Werly scratched his head (helmet) and shrugged. “Which one are you talking about?”

“He has multiple stores?”

“Are you joking right now? I don’t think that’s how comedy works.”

He didn’t look to be of much help. Talking with him would only drain more of my patience and sanity. The best course of action was to wait quietly for Lyla to come pick me up, like I was a child in a daycare center, and given the state that my body was reduced to, the simile wasn’t that far off from the truth.

I didn’t have to wait long. There was soon a gentle knock on the door.

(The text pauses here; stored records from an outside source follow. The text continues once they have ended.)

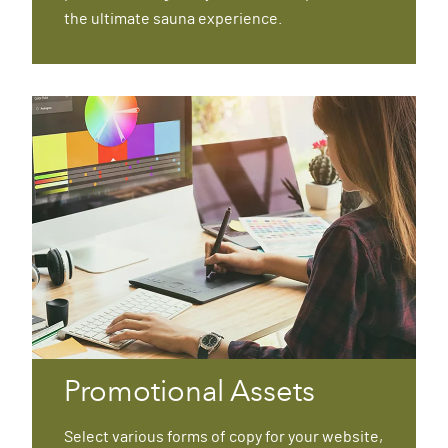
the ultimate sauna experience.
Promotional Assets
Select various forms of copy for your website,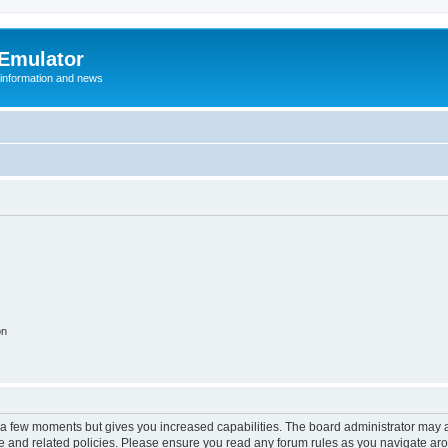
 Emulator
 information and news
on
y a few moments but gives you increased capabilities. The board administrator may a
use and related policies. Please ensure you read any forum rules as you navigate ar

“Come in,” Werly said. His voice was even less energetic than before, sounding closer to death than before. Maybe I should have asked whether he needed medical help, but I didn’t want to be disrespectful. A real weak person with one foot in the grave wouldn’t be able to move around with such a heavy set of armor, so he should be fine.

The identity of the person outside the door overshadowed my concern for Werly. It was Topaz’s bodyguard. The worst part was his beaming smile, which was incompatible with his imposing presence. His eyes locked on me so intently that he almost forgot to blink; his crossed arms squeezed out his muscles in full display.

“Kid, I’m here for you,” he said in an emotionless voice. That sentence could be interpreted in multiple ways, so I would rather he spoke creepily; then at least I would be sure about his intentions. His employment status under Topaz didn’t give me much confidence at all, since that same employer randomly hired two people he met in the wilderness, one of them a child.

“Who are you?” I said in the best cutesy voice I could muster, trying to play up my innocence.

The bodyguard chuckled. “Did you forget about me already? We met before.” Spoken like a typical scammer.

“I don’t know who you are! Mr. Gould, help me!” I latched onto the metal arm, fully expecting some sort of resistance from Werly. By the time I realized something was amiss, it was too late. My momentum pushed Werly off the chair, and I fell along with him.

There was a resounding bang when the armor crashed on the floor, but no sharp pain expected from the impact came to me. The bodyguard caught me before I hit the ground. I didn’t notice when he got so close. The last time I paid attention to him, he was outside the room. No signs of air currents that should have hit me if he were moving at high speed. He was just here.

The bodyguard let me stand back up. We stared at each other, silence interspersed with the slow breathing that leaked out of Werly’s armor. Then, the bodyguard turned around.

“We’re leaving.” He said. His tone was firmer and less playful.

I stood there, glancing at Werly. “Maybe we should call a doctor.”

“I will tell the guards when we leave. Don’t waste any more time here.”

Well, he saved me from falling, but that didn’t make him less suspicious. “Why isn’t Lyla here?”

“She was taking care of the child you rescued.”

“I’ll wait until she is free.”

The bodyguard glared at me. “You do remember that you are under contract. Do you? This is getting less charming and more troublesome the more you insist on staying here.” I could feel my body telling me to run away, as his mere gaze seemed to strangle me. At this rate, he might take me away by force.

“Fine, let’s go.” I conceded.

Satisfied, the bodyguard led me out of the room, passing a few soldiers on our way. Each of them nodded politely at the bodyguard, which reassured me a little that the person was more trustworthy despite how creepy he looked. The bodyguard told the soldier at the front door about Werly. The soldier reacted with anger rather than concern, so this might be a common occurrence.